Corporate earnings calls contain valuable information about a company’s performance and future outlook; however, oftentimes, individual investors do not have the time or the resources to analyze the information being conveyed in the audio recordings of these calls quickly enough to make important investment decisions. Typically, past sentiment analysis work has mainly focused on transcripts rather than the actual audio of the earnings call. We want to make this information widely accessible by concisely quantifying the sentiment from the audio of the calls so that retail investors can make informed decisions using the information contained in the calls. Our solution will analyze the raw audio content of earnings calls using sentiment analysis techniques for audio signals.
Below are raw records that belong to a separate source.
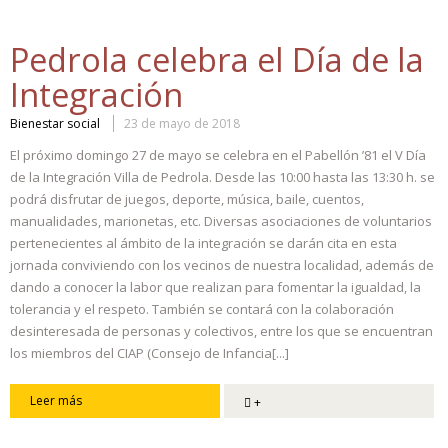
Pedrola celebra el Día de la
Integración
Bienestar social
23 de mayo de 2018
El próximo domingo 27 de mayo se celebra en el Pabellón ’81 el V Día
de la Integración Villa de Pedrola. Desde las 10:00 hasta las 13:30 h. se
podrá disfrutar de juegos, deporte, música, baile, cuentos,
manualidades, marionetas, etc. Diversas asociaciones de voluntarios
pertenecientes al ámbito de la integración se darán cita en esta
jornada conviviendo con los vecinos de nuestra localidad, además de
dando a conocer la labor que realizan para fomentar la igualdad, la
tolerancia y el respeto. También se contará con la colaboración
desinteresada de personas y colectivos, entre los que se encuentran
los miembros del CIAP (Consejo de Infancia[...]
Leer más
+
So far we have used a convolutional neural network as a binary classifier to predict whether a stock will go up or down within the three day window following an earnings call based on a variety of audio features extracted from the recording of the earnings call. Some features we have included in our model are Mel-frequency cepstrum coefficients (MFCCs) (mean and standard deviation throughout a speech instance), speaking rate, silence ratio, and zero crossing rate. In order to engineer and compute these features for specific speakers, we used a Python library called aeneas to force alignment between the audio transcript and the audio recording and then select only the parts of the audio that corresponded to the speakers relevant to our model (in this case, the CEO of each company). After computing the feature values, we fed them into our convolutional neural net, which made predictions of which companies' stocks would go up and which would go down.
So far, we have focused mostly on an end-to-end neural network design based on features that are mostly uninterpretable. This has yielded us a moderately successful model. Next, we plan to make improvements in two ways: 1) Making adjustments to the neural network architecture in order to improve the performance of the model on the existing features, and 2) Investigating a different approach wherein we use a neural network to extract interpretable quantifications of speaker sentiment from the earnings call audio and subsequently using these interpretable sentiment features as inputs to a potentially simpler model. We believe that both approaches are promising, and we have already started laying the groundwork for work on both fronts.